“We do not pretend to be amongft the Great and Rich Kingdoms of the Earth, yet we know not who can claim preference in Antiquity and Integrity,,”
2026 will mark the 110th anniversary of the 1916 donation of the manuscript of Sir Walter Scott’s 1819 novel Bride of Lammermoor which was displayed to guests at our Annual Dinner 2025.
Lammermoor tells the story of the madness that descends upon a young woman forced into marriage and separated from the man she loves on political grounds. It’s an extraordinary narrative — and one, incredibly, based on fact, rooted in real events in the life of the great pioneer of Scots Law, James Dalrymple, 1st Viscount Stair.
Stair’s Institutions of the Law of Scotland is indisputably the most important text in Scots Law. First written in 1659-62, it circulated in handwritten copies from twenty years before being printed. The Signet Library owns four of the early pre-1681 handwritten copies, and a 1667 copy was displayed at the Annual Dinner.

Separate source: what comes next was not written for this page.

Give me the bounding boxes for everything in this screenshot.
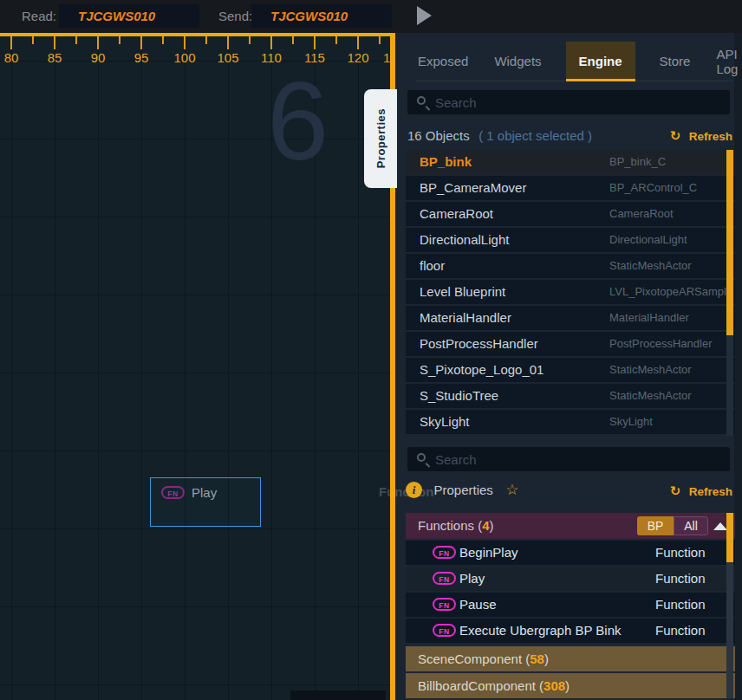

Stair wrote his institutions in the aftermath of the conquest of Scotland by Lord Protector Cromwell, the only successful invasion in the nation’s history. Stair’s remarkable, enduring celebrations of the “Antiquity and Integrity” of Scots Law helped see it through the 1707 Union negotiations and into its current day status as one of the great European jurisdictions. The book remains the greatest of the institutional writings of Scots Law and remains a core authority in court pleadings today.